Today after Mass, I went into the church hall to have a cup of tea and to talk to our organist Brenda. I showed her a book I was reading, The Inklings by Humphrey Carpenter, (I have read it before, but I like to read interesting books again, this will be the third or fourth reading I think) and she seemed interested, particularly in the list of signatures in the front of the book after a Ham Feast they all had in 1948. Among the signatories were, of course, J.R.R Tolkien, Christopher Tolkien, C.S Lewis, Lord David Cecil etc; Charles Williams was dead by 1948, so he is obviously not on the list. The Inklings was an informal literary ''society,'' a group of mature and intelligent men who met on occasion, in the pub (The Eagle and Child) or in Lewis' halls at Magdalen. They would discuss various fascinating topics (hardly anything contemporary) such as English literature, history, art, music, theology, apologetics, not seldom the works of eachother. Tolkien read many chapters of his ''new Hobbit'' (The Lord of the Rings) out to them in manuscript - but was often put off by the snorting of Hugo Dyson, who one day blurted out ''Oh not another sodding Fairy!'' All these meetings entailed a lot of beer and smoking (not so much during the War years, for obvious reasons). None of them were vegetarians, they were all politically and theologically conservative (they were mostly either Catholic or High Church Anglican), they were a fascinating group.
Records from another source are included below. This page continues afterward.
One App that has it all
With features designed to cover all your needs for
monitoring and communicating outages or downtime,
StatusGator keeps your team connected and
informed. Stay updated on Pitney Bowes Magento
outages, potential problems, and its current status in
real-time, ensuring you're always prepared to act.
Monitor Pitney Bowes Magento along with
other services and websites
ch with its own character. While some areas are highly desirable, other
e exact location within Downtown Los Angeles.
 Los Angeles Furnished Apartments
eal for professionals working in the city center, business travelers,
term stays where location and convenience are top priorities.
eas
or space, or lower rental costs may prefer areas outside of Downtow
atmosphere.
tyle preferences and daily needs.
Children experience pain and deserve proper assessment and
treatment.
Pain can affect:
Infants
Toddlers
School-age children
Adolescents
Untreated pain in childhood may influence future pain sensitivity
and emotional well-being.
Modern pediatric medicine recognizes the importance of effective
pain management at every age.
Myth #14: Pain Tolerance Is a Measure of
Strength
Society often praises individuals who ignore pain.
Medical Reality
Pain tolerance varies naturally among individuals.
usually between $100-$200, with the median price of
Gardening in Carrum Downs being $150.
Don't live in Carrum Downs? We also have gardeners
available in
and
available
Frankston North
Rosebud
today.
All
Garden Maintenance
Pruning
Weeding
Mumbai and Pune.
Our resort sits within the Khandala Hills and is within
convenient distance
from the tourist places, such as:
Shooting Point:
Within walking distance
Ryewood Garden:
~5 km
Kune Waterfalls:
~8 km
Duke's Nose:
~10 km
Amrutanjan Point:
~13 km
The subject of ''societies'' (in the formal sense) came up during our chat today. I am not a member of any society (anymore), not even a Library (although I still carry two library cards, I only use the University Library) or any ''movement.'' I was for a while a member of The National Autistic Society, but failed to renew my membership this year because I do not believe in the senseless appraisal of Autism as something inherently good itself; certainly autistic children and adults have extraordinary abilities, but these are at the expense of other fundamentally important human qualities. Some autistic people are unable even to communicate. Now, certainly raising ''awareness'' about the needs of autistic children is a good and charitable thing, but they are still incurably disabled.
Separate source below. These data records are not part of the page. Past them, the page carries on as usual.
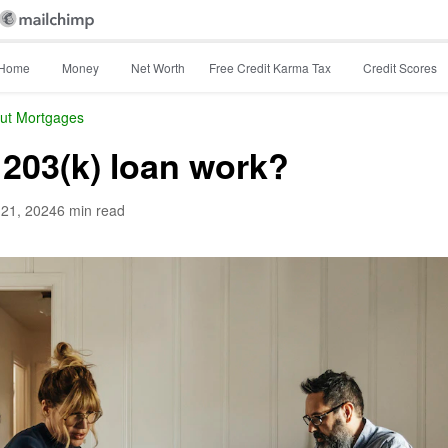
Home
Money
Net Worth
Free Credit Karma Tax
Credit Scores
ut Mortgages
203(k) loan work?
 21, 2024
6 min read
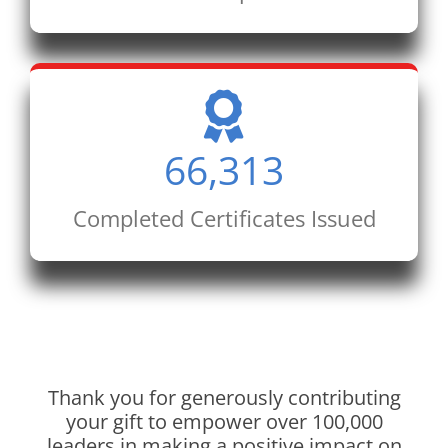
66,313
Completed Certificates Issued
Thank you for generously contributing
your gift to empower over 100,000
leaders in making a positive impact on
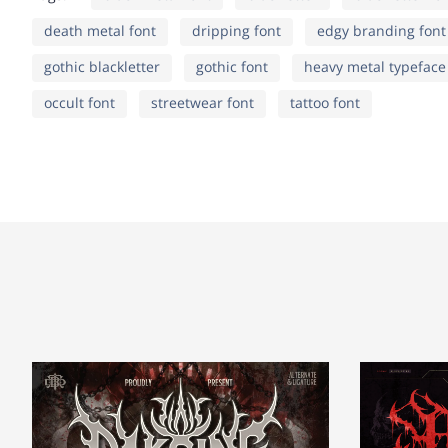
death metal font
dripping font
edgy branding font
k
l
m
n
¢
£
¤
¥
gothic blackletter
gothic font
heavy metal typeface
occult font
streetwear font
tattoo font
r
s
t
u
©
ª
«
¬
y
z
{
|
±
²
³
´
¢
£
¤
¥
¹
º
»
¼
©
ª
«
¬
À
Á
Â
Ã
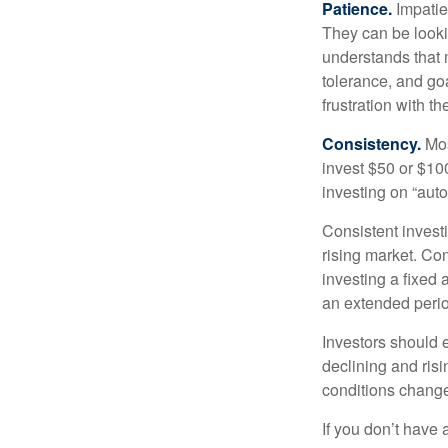
Patience.
Impatien
They can be lookin
understands that m
tolerance, and goa
frustration with t
Consistency.
Most
invest $50 or $10
investing on “auto
Consistent investi
rising market. Con
investing a fixed 
an extended period
Investors should e
declining and risi
conditions change
If you don’t have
I had once thought about joining The Latin Mass Society, but failed to do so because they officially champion the 1962 Liturgical books, and I can buy their magazine anyway. I understand that many current members joined years ago when the magazine wasn't readily available. I am not interested in the ''Faith Movement'' as I am not that interested in Science. Plus, I believe that the Genesis Creation story portrays an accurate theological picture of what actually happened. The complex business of ''days'' and there having been no light before the Sun and Moon etc may present logical difficulties, but who can fathom the immensity of Creation anyway, or who can tell the counsels of God that He has not revealed? I do not believe that human beings (created ''Good'' - in the profound theological sense - by God) ''evolved'' from an ''inferior'' state; and I do not believe that God would ''conceal'' something (behind a veil of allegory or whatever) so fundamentally important as the origin of the World and of Men. I think that the Genesis Creation story is treated somewhat unfairly by people today, very often sincere Christians, almost as unfashionable or out-of-date curtains or wall-paper!
I am also not a member of The Tolkien Society, since I do not approve of it.
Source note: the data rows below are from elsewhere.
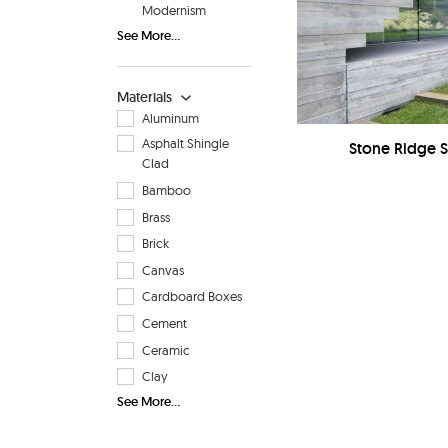
Modernism
See More...
Materials
Aluminum
Asphalt Shingle
Stone Ridge 
Clad
Bamboo
Brass
Brick
Canvas
Cardboard Boxes
Cement
Ceramic
Clay
See More...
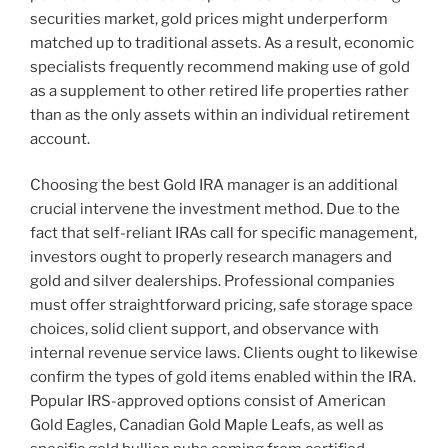
securities market, gold prices might underperform
matched up to traditional assets. As a result, economic
specialists frequently recommend making use of gold
as a supplement to other retired life properties rather
than as the only assets within an individual retirement
account.
Choosing the best Gold IRA manager is an additional
crucial intervene the investment method. Due to the
fact that self-reliant IRAs call for specific management,
investors ought to properly research managers and
gold and silver dealerships. Professional companies
must offer straightforward pricing, safe storage space
choices, solid client support, and observance with
internal revenue service laws. Clients ought to likewise
confirm the types of gold items enabled within the IRA.
Popular IRS-approved options consist of American
Gold Eagles, Canadian Gold Maple Leafs, as well as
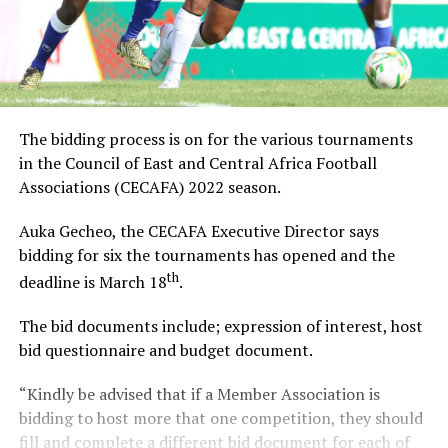
The bidding process is on for the various tournaments
in the Council of East and Central Africa Football
Associations (CECAFA) 2022 season.
Auka Gecheo, the CECAFA Executive Director says
bidding for six the tournaments has opened and the
th
deadline is March 18
.
The bid documents include; expression of interest, host
bid questionnaire and budget document.
“Kindly be advised that if a Member Association is
bidding to host more that one competition, they should
fill and complete a different bid document for each of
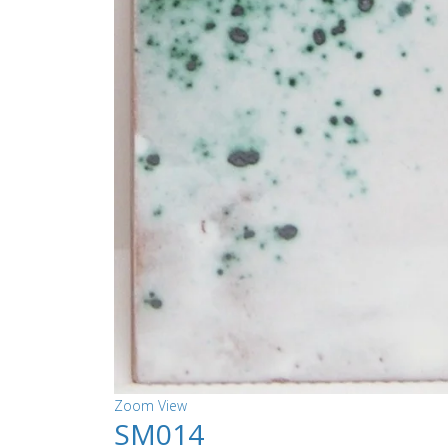
Zoom
View
SM014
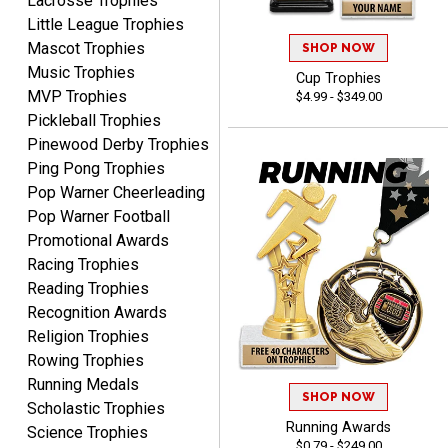
Lacrosse Trophies
Little League Trophies
Mascot Trophies
SHOP NOW
Music Trophies
Cup Trophies
MVP Trophies
$4.99 - $349.00
SEAN
Pickleball Trophies
August 7, 2026
Aug 7, 2026
Pinewood Derby Trophies
Great products and fast
Ping Pong Trophies
shipping
Pop Warner Cheerleading
Pop Warner Football
Promotional Awards
Racing Trophies
Reading Trophies
Recognition Awards
Beth
Religion Trophies
August 7, 2026
Aug 7, 2026
Rowing Trophies
awesome
Running Medals
SHOP NOW
Scholastic Trophies
Running Awards
Science Trophies
$0.79 - $249.00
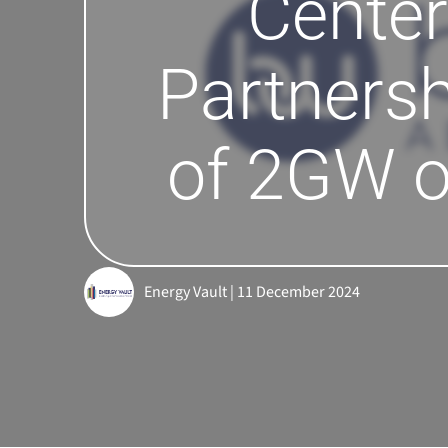
Center
Partnersh
of 2GW o
Energy Vault | 11 December 2024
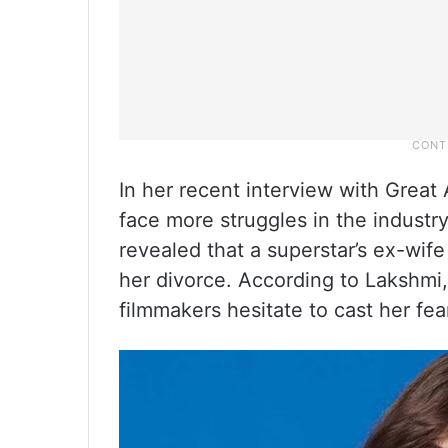
In her recent interview with Gre
face more struggles in the industr
revealed that a superstar’s ex-wife
her divorce. According to Lakshmi, 
filmmakers hesitate to cast her fe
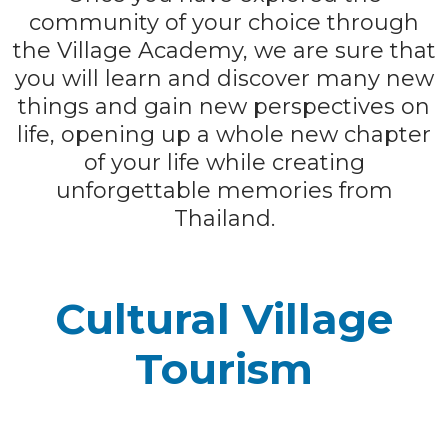
community of your choice through
the Village Academy, we are sure that
you will learn and discover many new
things and gain new perspectives on
life, opening up a whole new chapter
of your life while creating
unforgettable memories from
Thailand.
Cultural Village
Tourism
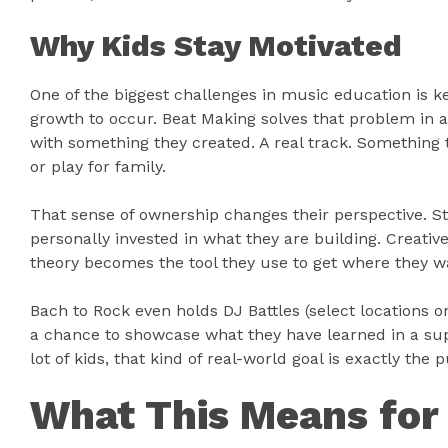
Why Kids Stay Motivated
One of the biggest challenges in music education is 
growth to occur. Beat Making solves that problem in 
with something they created. A real track. Something 
or play for family.
That sense of ownership changes their perspective. S
personally invested in what they are building. Creati
theory becomes the tool they use to get where they wa
Bach to Rock even holds DJ Battles (select locations o
a chance to showcase what they have learned in a sup
lot of kids, that kind of real-world goal is exactly th
What This Means for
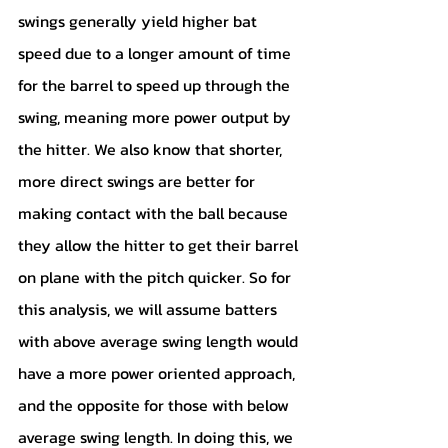
swings generally yield higher bat 
speed due to a longer amount of time 
for the barrel to speed up through the 
swing, meaning more power output by 
the hitter. We also know that shorter, 
more direct swings are better for 
making contact with the ball because 
they allow the hitter to get their barrel 
on plane with the pitch quicker. So for 
this analysis, we will assume batters 
with above average swing length would 
have a more power oriented approach, 
and the opposite for those with below 
average swing length. In doing this, we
Am I too ''negative'' or disparaging about societies? I would join something like a ''Latin'' society of some sort, or a Dante society (Tolkien and C.S Lewis were in fact members of the Oxford Dante Society) or an informal Tolkien society (so long as the readers were all Catholic) but they would have to be small and informal for me to be interested. But as Brenda reminded me, I am in fact already a member of a supreme society, and the best of them all - the Catholic Church!
The above photo depicts The Eagle and Child (or ''Bird & Baby'' as it was almost exclusively called) where the Inklings would meet on Thursdays. I wanted to go there when I was in Oxford a few months ago, but I wasn't sure exactly where it was at the time, or how to get there; plus Jonathan wasn't sure whether it would still be a decent pub! It would have been for Tolkien to drink there though, at least 60 years ago.